Team Jayco AlUlaで今季エース級の活躍を見せたマウロ・シュミットが、来季からPinarello Q36.5 Pro Cycling Teamへ移籍することが公式に発表された。
2026年のツール・ド・フランスでは第13ステージで鮮やかな勝利を飾り、第17、第18ステージでも2位に食い込むなど、チームに多大な貢献をもたらした直後の発表だ。
今シーズンのチーム総勝利数8勝のうち、実に半分の4勝を一人で稼ぎ出した絶対的な立役者を放出するというTeam Jayco AlUlaの判断は、チームの苦しい台所事情によるものなのだろうか。
2029年末までの3年契約
A perfect day to make it official !
On Swiss National Day, we’re proud to welcome Mauro Schmid to the team. Read more on our website: https://t.co/LPymkwVihg pic.twitter.com/82ItrvUQT9
— Pinarello Q36.5 Pro Cycling Team (@Pinarello_Q36_5) August 1, 2026
マウロ・シュミットはスイスではポピュラーなマウンテンバイクから初めている。14歳からレースに出始めて、1年後にはロードレース開始。

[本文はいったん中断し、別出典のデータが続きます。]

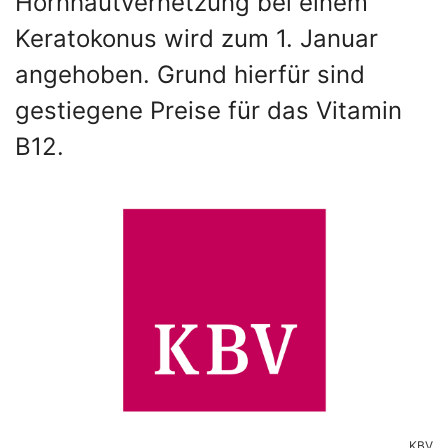
Hornhautvernetzung bei einem
Keratokonus wird zum 1. Januar
angehoben. Grund hierfür sind
gestiegene Preise für das Vitamin
B12.
KBV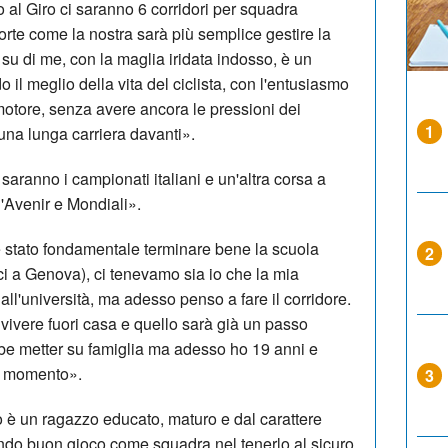
o al Giro ci saranno 6 corridori per squadra
rte come la nostra sarà più semplice gestire la
 su di me, con la maglia iridata indosso, è un
o il meglio della vita del ciclista, con l'entusiasmo
 motore, senza avere ancora le pressioni dei
1
 una lunga carriera davanti».
anno i campionati italiani e un'altra corsa a
'Avenir e Mondiali».
ato fondamentale terminare bene la scuola
2
ci a Genova), ci tenevamo sia io che la mia
i all'università, ma adesso penso a fare il corridore.
vivere fuori casa e quello sarà già un passo
be metter su famiglia ma adesso ho 19 anni e
uo momento».
3
un ragazzo educato, maturo e dal carattere
endo buon gioco come squadra nel tenerlo al sicuro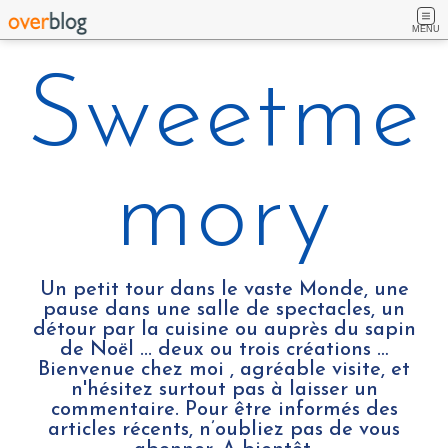
MENU
Sweetme
mory
Un petit tour dans le vaste Monde, une
pause dans une salle de spectacles, un
détour par la cuisine ou auprès du sapin
de Noël ... deux ou trois créations …
Bienvenue chez moi , agréable visite, et
n'hésitez surtout pas à laisser un
commentaire. Pour être informés des
articles récents, n’oubliez pas de vous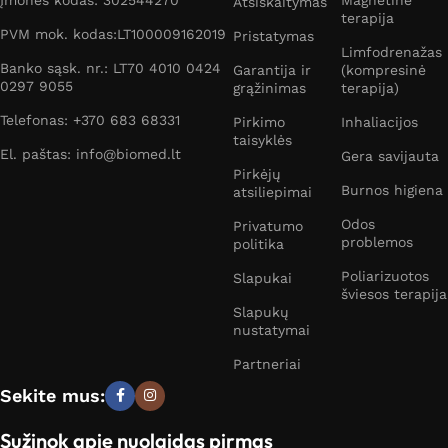
Atsiskaitymas
terapija
PVM mok. kodas:LT100009162019
Pristatymas
Limfodrenažas
Banko sąsk. nr.: LT70 4010 0424
Garantija ir
(kompresinė
0297 9055
grąžinimas
terapija)
Telefonas: +370 683 68331
Pirkimo
Inhaliacijos
taisyklės
El. paštas: info@biomed.lt
Gera savijauta
Pirkėjų
Burnos higiena
atsiliepimai
Odos
Privatumo
problemos
politika
Poliarizuotos
Slapukai
šviesos terapija
Slapukų
nustatymai
Partneriai
Sekite mus:
Sužinok apie nuolaidas pirmas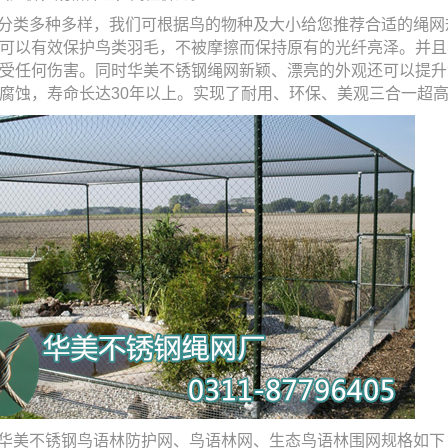
分类多种多样，我们可根据鸟的物种及大小给您推荐合适的绳网
可以有效保护鸟类羽毛，不被摩擦而保持原有的光纤亮泽。并且
受任何伤害。同时华美不锈钢绳网新颖、漂亮的外观还可以提升
腐蚀，寿命长达
30
年以上。实现了耐用、环保、美观三合一超
华美不锈钢鸟语林防护网、鸟语林网、生态鸟语林围网规格如下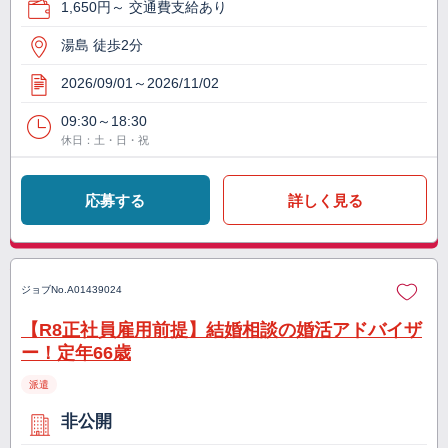
1,650円～ 交通費支給あり
湯島 徒歩2分
2026/09/01～2026/11/02
09:30～18:30
休日：土・日・祝
応募する
詳しく見る
ジョブNo.
A01439024
【R8正社員雇用前提】結婚相談の婚活アドバイザ
ー！定年66歳
派遣
非公開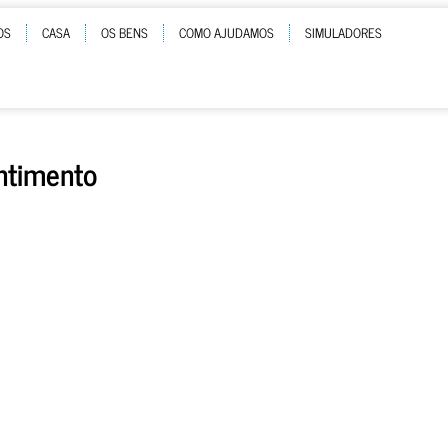
OS
CASA
OS BENS
COMO AJUDAMOS
SIMULADORES
ntimento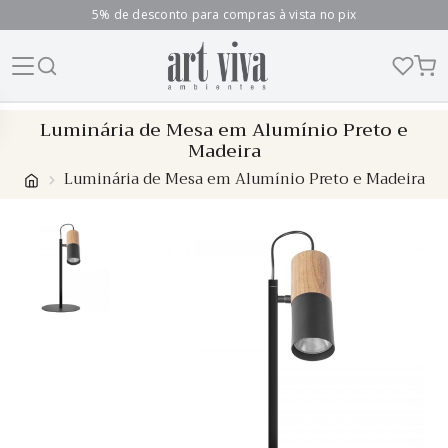
5% de desconto para compras à vista no pix
Skip
Luminária de Mesa em Alumínio Preto e
to
Madeira
content
Luminária de Mesa em Alumínio Preto e Madeira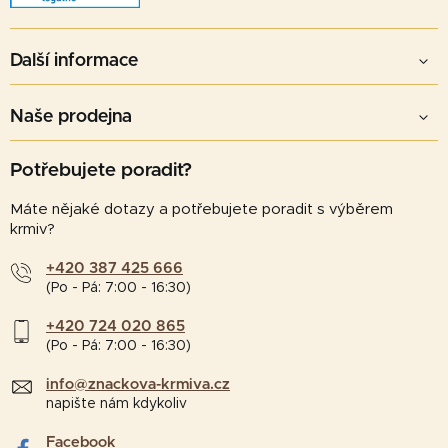
Další informace
Naše prodejna
Potřebujete poradit?
Máte nějaké dotazy a potřebujete poradit s výběrem
krmiv?
+420 387 425 666
(Po - Pá: 7:00 - 16:30)
+420 724 020 865
(Po - Pá: 7:00 - 16:30)
info@znackova-krmiva.cz
napište nám kdykoliv
Facebook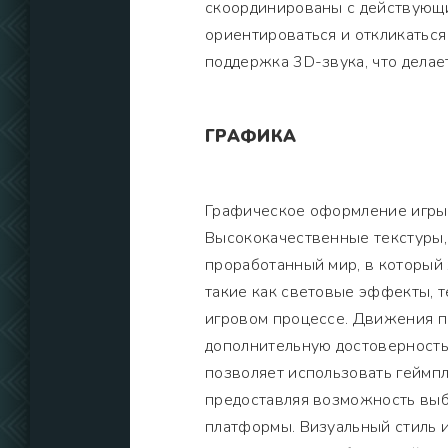
скоординированы с действующим
ориентироваться и откликаться
поддержка 3D-звука, что дела
ГРАФИКА
Графическое оформление игры 
Высококачественные текстуры,
проработанный мир, в который 
такие как световые эффекты, т
игровом процессе. Движения п
дополнительную достоверность
позволяет использовать геймпл
предоставляя возможность выб
платформы. Визуальный стиль и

16歳でシクロクロスも初めている。土曜日にマウンテンバイクレース、日曜日にロードレースを行い、冬場はシクロクロスという3種目の自転車競技をしていた。
トラックレースでも才能を発揮し、オリンピックのスイス代表の座が見えてくるほどの実力を備える。だが、トラックに集中しようとした時に、コロナとなってしまう。
両親は自転車屋であり、16歳の時に勉学に進むか選ばなければならなかったが、やる気がなかったと。
2019年に仕事を止めて軍隊に4か月入隊。2020年Leopard Pro cyclingに所属。2021年にはTeam Qhubeka NextHashに移籍。
ジロに出場することは3週間前に急遽決まった。21歳のネオプロが1年目でグランドツアーデビューというのも凄いことだ。
そして、2021ジロ・デ・イタリア第11ステージで優勝。ミニストラーデ・ビアンケといわれたコースでTeam Qhubeka NextHashに勝利をもたらした。
この時、マウロ・シュミットが使っていたHuntのホイールだが、なんと12万円の安いミッドレンジのホイール。足を見せつけた感じだ。
マウロ・シュミットは、Qhubeka NextHashからDeceuninck-Quick-Stepに移籍。
2022年にはコッピ・エ・バルタリ第1ステージで勝利。ウルフパックに移籍しての初勝利だった。
2022ジロ・デ・イタリアでもトップ10フニッシュを4回繰り返している。最終日の個人タイムトライヤルも6位と速い。2022世界選手権のミックスリレーではスイスの優勝メンバーだ。
そして2023年の成績が素晴らしい。
- サントス・ツアー・ダウンアンダー 総合5位
- コッピ・エ・バルタリ 総合優勝・ポイント賞獲得
- ツール・ド・ワロニー 総合10位
2024年にはスイス選手権ロードチャンピオン、2024 ツアー・オブ・スロベニア総合優勝。2025 カデル・エヴァンス・グレートオーシャンレース優勝に2025 スイスロードで2年連続の王者。
2026年シーズンは、マスカットクラシック優勝、2026 コッピ・エ・バルタリ総合優勝。そして、ツール・ド・フランスでのステージ優勝だ。
これだけの活躍をして放出。まあ、チームは毎年予算獲得に苦心している。
Image generated by Midjourney
マウロ・シュミットのコメント
ダクラス・ライターのおかげでプロに転向する機会を得たので、すでに強い絆があった。しかし、私が本当に心を動かされたのは、この2、3シーズンでチームがどれほど進化してきたかを目の当たりにしたことだ。
特にスイス人ライダーとして、このプロジェクトの一員になれることは、さらに特別な意味を持つ。